Steuerschätzer gehen von 8,1 Milliarden Euro Mehreinnahmen aus. Trotzdem kommt die erhöhte Mehrwertsteuer

BERLIN taz ■ Das Steueraufkommen in Deutschland könnte steigen: Bund, Länder und Kommunen dürften 2006 insgesamt 465,5 Milliarden Euro einnehmen. Das prognostizierte der Arbeitskreis „Steuerschätzungen“ gestern. Damit korrigierten die Experten ihre letzte Schätzung vom November um 8,1 Milliarden Euro nach oben.

Grund für den neuen Optimismus: Die Steuerschätzer übernahmen die aktuelle Wachstumsprognose der Bundesregierung, die für 2006 ein Wirtschaftsplus von 2 Prozent vorhersagt. 2007 sollen es 2,3 und 2008 bis 2010 je 2,7 Prozent sein. Entsprechend würden dann auch Gewinnsteuern wie Einkommen-, Körperschafts- und Gewerbesteuer steigen.

Allerdings betonte Finanzminister Peer Steinbrück (SPD) gestern, dass diese Prognosen den „Charakter von Annahmen“ hätten, die „nicht in Stein gemeißelt“ seien. Zudem seien die Zusatzeinnahmen „nur konjunkturbedingt“. Steinbrück teilte daher die „unpopuläre Botschaft“ aus, dass es „keinerlei Spielraum“ gebe, um auf eine Erhöhung der Mehrwertsteuer zu verzichten, die ab Januar von 16 auf 19 Prozent steigen soll.
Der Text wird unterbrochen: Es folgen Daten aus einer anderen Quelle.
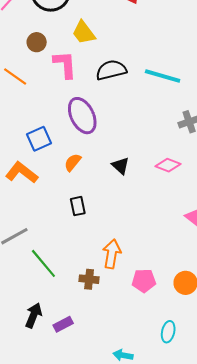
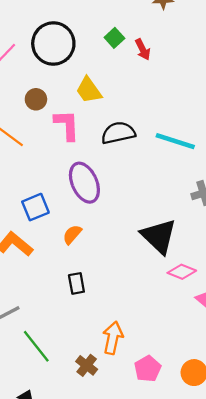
pink diamond: (168, 165) -> (182, 272), moved
black triangle: (121, 166) -> (159, 236), moved, size x1.8
brown cross: (89, 279) -> (87, 365), turned 30
pink pentagon: (144, 281) -> (148, 369), turned -30

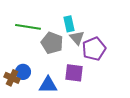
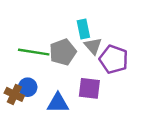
green line: (28, 27) -> (34, 52), moved
gray pentagon: (52, 43) -> (63, 52), turned 30
purple pentagon: (94, 49) -> (114, 59), turned -30

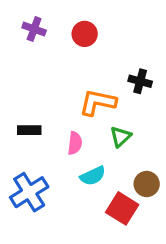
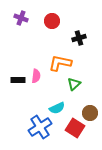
black cross: (140, 81) -> (79, 38), moved, turned -32
pink semicircle: (75, 143) -> (36, 76), moved
blue cross: (29, 192) -> (40, 127), moved

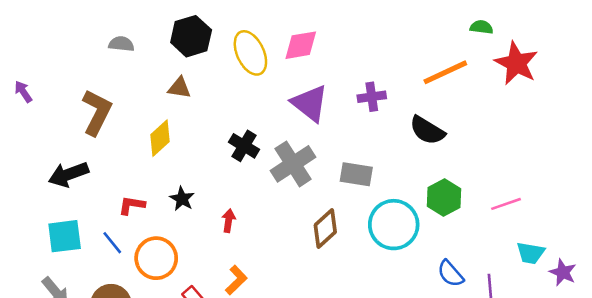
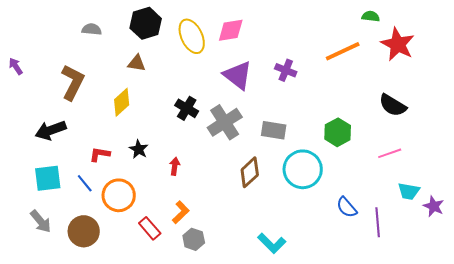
purple cross: (372, 97) -> (286, 70), turned 30
black semicircle: (427, 130) -> (393, 105), moved
green hexagon: (444, 197) -> (338, 132), moved

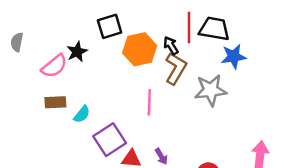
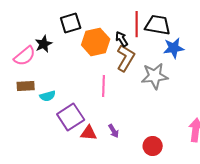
cyan semicircle: (82, 114) -> (48, 96), turned 35

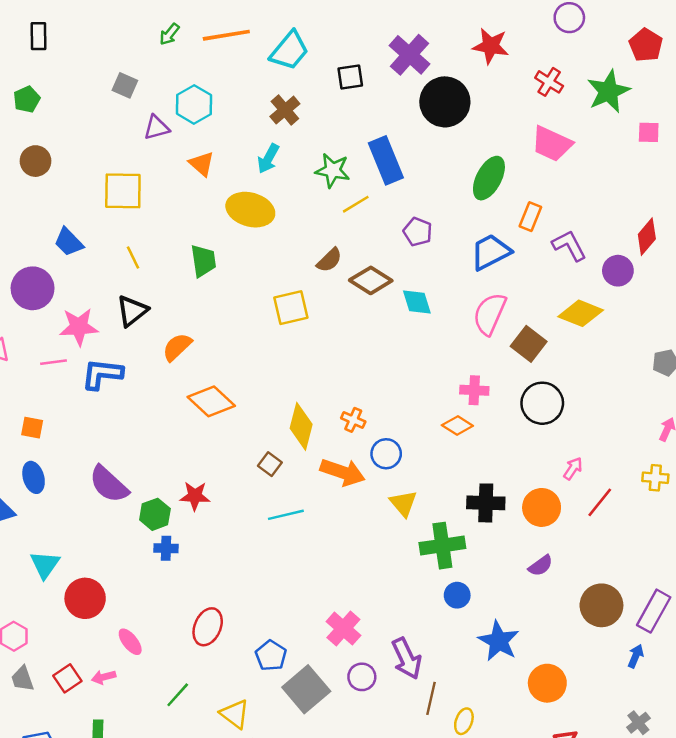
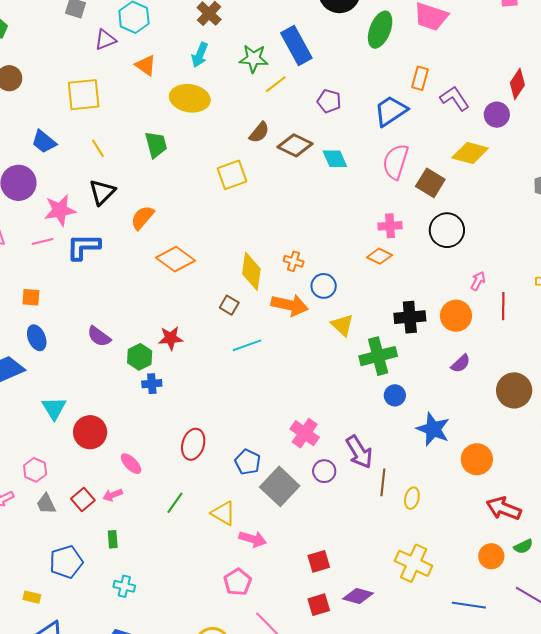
green ellipse: (489, 178) -> (380, 30), moved
purple semicircle: (109, 484) -> (99, 337), size x0.7
red line: (600, 502) -> (503, 306), turned -32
Die Ergebnisse der Steuerschätzung haben Steinbrück nicht überrascht: Er hatte bereits im Februar eine interne Prognose vornehmen lassen. Konsequenz: Das Steuerplus ist fast vollständig verplant. Für den Bund bleiben nur noch 1,5 Milliarden Euro als reale Mehreinnahmen übrig. „Das ist weniger als 1 Prozent der von uns eingenommenen Steuern“, rechnete Steinbrück gestern vor.
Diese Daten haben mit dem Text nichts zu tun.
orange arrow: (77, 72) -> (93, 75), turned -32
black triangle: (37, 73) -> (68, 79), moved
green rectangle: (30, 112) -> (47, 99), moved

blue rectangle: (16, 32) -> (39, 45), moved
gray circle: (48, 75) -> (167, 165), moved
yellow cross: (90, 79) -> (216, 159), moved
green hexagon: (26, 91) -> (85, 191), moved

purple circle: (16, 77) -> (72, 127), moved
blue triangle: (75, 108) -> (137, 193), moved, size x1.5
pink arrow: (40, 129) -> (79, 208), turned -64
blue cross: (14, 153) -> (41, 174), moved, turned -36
Im Ergebnis bleibt es daher dabei, dass die Nettoneuverschuldung 2006 bei rund 38 Milliarden Euro liegen soll. Damit wird das Euro-Stabilitätskriterium erneut verletzt, dass die Nettoneuverschuldung nur bei maximal 3 Prozent des Bruttoinlandprodukts liegen darf.

2007 soll sich dieser Verstoß nicht wiederholen. Dann will Steinbrück die Neuverschuldung auf 22 Milliarden Euro drücken. Die Steuerschätzung stützt diesen Ehrgeiz, denn ihr zufolge sollen die Staatseinnahmen 2007 auf 494 Milliarden Euro steigen – rund 22,3 Milliarden mehr als bisher angenommen wurde. Der Grund für dieses rasante Prognoseplus ist allerdings wenig spektakulär: Die Schätzer berücksichtigen erstmals die geplante Erhöhung von Mehrwert- und Versicherungssteuer. Die wirklich unerwarteten Mehreinnahmen liegen für den Bund bei ganzen 500 Millionen Euro.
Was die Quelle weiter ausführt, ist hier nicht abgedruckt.